- **Work to be completed**
Check each line of the data below for the word "share", then extract the ones that have it.

Extracted records

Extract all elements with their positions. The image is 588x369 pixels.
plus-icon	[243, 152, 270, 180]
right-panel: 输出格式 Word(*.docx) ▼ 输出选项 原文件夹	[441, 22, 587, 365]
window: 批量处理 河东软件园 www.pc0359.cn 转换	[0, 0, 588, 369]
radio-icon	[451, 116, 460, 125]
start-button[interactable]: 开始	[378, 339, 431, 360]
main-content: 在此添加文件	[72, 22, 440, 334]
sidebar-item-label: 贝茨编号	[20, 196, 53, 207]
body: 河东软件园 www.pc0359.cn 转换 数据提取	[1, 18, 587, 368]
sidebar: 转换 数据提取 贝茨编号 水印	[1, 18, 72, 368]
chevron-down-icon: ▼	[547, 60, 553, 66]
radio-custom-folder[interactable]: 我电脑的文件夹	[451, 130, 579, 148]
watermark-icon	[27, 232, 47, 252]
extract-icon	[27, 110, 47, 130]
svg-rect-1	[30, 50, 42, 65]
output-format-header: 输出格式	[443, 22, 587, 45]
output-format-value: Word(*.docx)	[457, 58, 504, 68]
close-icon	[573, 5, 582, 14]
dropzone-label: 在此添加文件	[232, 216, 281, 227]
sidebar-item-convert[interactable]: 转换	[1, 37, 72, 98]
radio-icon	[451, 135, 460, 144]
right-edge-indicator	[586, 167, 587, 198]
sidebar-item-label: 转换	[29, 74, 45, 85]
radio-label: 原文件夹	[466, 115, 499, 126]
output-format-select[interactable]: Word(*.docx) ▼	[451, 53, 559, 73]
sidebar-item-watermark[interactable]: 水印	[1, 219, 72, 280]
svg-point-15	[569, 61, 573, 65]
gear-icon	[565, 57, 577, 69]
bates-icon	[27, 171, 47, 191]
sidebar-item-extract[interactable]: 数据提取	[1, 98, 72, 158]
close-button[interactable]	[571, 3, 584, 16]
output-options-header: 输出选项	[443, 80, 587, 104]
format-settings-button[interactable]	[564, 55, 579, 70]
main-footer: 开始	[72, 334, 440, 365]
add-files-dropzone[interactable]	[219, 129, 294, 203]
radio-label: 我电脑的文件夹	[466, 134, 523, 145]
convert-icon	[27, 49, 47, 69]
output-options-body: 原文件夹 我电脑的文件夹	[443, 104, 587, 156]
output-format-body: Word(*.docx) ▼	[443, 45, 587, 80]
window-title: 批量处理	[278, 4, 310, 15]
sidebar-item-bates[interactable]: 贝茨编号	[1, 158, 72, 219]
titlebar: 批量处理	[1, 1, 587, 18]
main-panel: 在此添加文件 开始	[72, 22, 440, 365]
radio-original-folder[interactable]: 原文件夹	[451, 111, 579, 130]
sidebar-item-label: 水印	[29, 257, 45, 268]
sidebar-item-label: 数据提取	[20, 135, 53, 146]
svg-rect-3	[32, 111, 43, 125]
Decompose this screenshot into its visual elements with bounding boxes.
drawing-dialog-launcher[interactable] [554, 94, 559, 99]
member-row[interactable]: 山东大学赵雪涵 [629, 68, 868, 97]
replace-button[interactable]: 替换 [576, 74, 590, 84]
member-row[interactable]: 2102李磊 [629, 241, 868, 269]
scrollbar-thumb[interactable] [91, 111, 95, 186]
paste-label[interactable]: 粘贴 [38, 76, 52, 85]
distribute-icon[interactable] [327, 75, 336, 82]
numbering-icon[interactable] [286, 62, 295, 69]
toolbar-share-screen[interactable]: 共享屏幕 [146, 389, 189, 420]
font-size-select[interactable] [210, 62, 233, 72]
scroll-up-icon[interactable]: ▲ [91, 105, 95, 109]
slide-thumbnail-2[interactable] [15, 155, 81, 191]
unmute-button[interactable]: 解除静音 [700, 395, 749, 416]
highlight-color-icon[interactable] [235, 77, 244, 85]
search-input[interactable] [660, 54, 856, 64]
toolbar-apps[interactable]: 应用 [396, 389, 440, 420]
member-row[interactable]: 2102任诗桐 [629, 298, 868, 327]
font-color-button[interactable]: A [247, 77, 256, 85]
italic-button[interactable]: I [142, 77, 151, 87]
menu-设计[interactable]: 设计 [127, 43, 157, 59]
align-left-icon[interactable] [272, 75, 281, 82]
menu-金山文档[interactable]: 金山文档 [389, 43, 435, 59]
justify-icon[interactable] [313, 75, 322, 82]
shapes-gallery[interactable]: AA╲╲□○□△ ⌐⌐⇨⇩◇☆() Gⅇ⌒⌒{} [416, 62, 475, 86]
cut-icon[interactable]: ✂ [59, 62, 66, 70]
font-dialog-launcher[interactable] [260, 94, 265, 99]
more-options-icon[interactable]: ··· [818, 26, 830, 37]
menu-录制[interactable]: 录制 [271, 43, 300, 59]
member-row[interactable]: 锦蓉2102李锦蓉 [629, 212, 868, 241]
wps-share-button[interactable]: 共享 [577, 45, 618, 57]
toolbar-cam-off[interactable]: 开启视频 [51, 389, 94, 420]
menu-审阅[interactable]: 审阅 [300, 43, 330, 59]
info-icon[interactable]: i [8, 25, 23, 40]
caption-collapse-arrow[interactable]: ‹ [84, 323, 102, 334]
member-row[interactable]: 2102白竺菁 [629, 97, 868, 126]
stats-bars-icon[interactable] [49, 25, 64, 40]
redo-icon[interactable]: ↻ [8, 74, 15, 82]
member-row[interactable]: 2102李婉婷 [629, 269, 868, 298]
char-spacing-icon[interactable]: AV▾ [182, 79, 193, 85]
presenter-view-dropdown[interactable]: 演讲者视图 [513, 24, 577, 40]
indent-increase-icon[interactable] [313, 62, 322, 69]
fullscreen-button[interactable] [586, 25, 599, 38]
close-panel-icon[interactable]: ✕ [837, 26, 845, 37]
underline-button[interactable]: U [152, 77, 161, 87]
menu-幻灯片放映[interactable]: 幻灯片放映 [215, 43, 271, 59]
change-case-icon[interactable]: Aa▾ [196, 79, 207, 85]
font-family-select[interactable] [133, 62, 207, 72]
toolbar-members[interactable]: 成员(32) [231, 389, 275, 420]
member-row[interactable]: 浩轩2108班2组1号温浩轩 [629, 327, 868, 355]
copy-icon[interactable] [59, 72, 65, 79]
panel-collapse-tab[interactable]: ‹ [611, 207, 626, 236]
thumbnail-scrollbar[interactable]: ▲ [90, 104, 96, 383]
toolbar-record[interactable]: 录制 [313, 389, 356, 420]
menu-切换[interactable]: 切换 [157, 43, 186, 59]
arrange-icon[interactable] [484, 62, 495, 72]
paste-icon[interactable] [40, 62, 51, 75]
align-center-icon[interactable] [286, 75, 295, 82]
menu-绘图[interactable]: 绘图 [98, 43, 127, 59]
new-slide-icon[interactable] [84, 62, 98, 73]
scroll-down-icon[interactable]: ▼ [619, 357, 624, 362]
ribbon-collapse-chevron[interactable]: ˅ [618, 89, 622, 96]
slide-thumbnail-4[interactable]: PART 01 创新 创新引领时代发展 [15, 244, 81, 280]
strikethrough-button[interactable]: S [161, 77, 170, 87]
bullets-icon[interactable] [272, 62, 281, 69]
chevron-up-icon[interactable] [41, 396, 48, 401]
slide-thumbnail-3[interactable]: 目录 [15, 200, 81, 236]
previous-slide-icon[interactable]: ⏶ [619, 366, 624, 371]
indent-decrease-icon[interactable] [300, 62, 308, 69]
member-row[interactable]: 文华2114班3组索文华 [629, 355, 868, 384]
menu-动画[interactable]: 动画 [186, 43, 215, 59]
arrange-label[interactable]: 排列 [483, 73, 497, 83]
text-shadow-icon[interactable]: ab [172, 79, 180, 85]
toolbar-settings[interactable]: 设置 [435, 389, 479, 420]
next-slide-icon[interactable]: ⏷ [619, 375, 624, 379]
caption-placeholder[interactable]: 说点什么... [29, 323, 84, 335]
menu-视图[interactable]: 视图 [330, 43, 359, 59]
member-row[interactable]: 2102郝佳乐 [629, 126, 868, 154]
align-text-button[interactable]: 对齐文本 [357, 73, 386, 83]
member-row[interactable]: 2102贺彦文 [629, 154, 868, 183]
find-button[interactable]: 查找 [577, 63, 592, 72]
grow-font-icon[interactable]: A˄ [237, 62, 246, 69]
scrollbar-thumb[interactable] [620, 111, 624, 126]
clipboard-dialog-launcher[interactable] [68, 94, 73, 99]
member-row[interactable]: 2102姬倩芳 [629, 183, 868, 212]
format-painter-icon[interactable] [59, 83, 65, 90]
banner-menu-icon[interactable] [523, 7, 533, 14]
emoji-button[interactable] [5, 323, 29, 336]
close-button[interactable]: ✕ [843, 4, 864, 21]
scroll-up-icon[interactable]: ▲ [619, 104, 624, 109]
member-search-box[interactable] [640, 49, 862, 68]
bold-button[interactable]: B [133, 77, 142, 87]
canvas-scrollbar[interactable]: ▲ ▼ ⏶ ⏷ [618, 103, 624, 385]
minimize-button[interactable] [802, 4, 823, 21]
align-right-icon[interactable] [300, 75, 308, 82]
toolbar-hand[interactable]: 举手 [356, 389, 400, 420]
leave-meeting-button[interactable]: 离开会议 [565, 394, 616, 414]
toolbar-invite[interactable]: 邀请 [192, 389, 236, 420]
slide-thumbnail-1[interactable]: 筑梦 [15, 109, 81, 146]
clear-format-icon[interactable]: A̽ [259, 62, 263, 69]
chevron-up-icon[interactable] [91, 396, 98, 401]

- **Answer space**
toolbar-share-screen[interactable]: 共享屏幕 [146, 389, 189, 420]
wps-share-button[interactable]: 共享 [577, 45, 618, 57]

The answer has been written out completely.